[tied] Re: Europeans descend from Basques

From: ehlsmith
Message: 13876
Date: 2002-06-18

--- In cybalist@..., "richardwordingham" <richard.wordingham@...>
wrote:
> Have you read
> http://www.stats.ox.ac.uk/~macaulay/papers/richards_2000.pdf?
....[snip]... Has any member of the group looked at this raw data?
> I've only got as far as down-loading it.) It is not impossible
that
> Vasconic entered from the Near East after the LGM; the earliest
> Europeans are best represented in Scandinavia, not the Basque
country!

Even if I looked at the raw data, I doubt that I would be able to
properly interpret it, but for whatever it is worth I have just
finished reading a summary of Richards et al.'s findings in "Mapping
Human History: Discovering the Past Through Our Genes" [Steve Olson:
Houghton Mifflin: 2002]. Olson discusses this study on pages 172-174.
He makes the point that while 22% of European mitochondrial DNA can
be traced to the spread of agricultural people from the Middle East,
on the other hand only 10% can be traced to the original settlement
of Europe by homo sapiens.
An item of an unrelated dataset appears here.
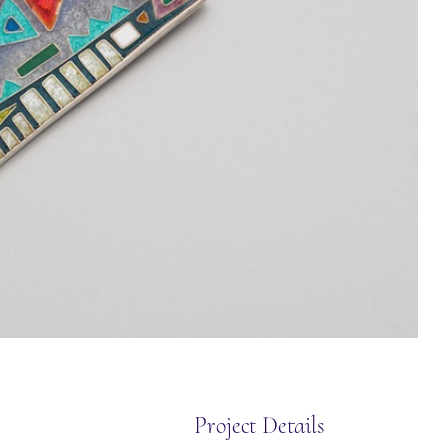
Project Details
Fully 60% appears to have come from the
Middle East and western Asia during the time between those two
events; Olson says "probably as a result of a continuous trickle of
people".

To me this would seem to both support the suggestion that the
precursor to Vasconic could have come into Europe well after its
initial settlement, and also suggest that the precursor to PIE could
have came into Europe before the spread of agriculture. 60% of the
mtDNA pool seems to imply an awful lot of movement into Europe, even
if each individual component was too small by itself to leave much of
an impact on the archaeological record.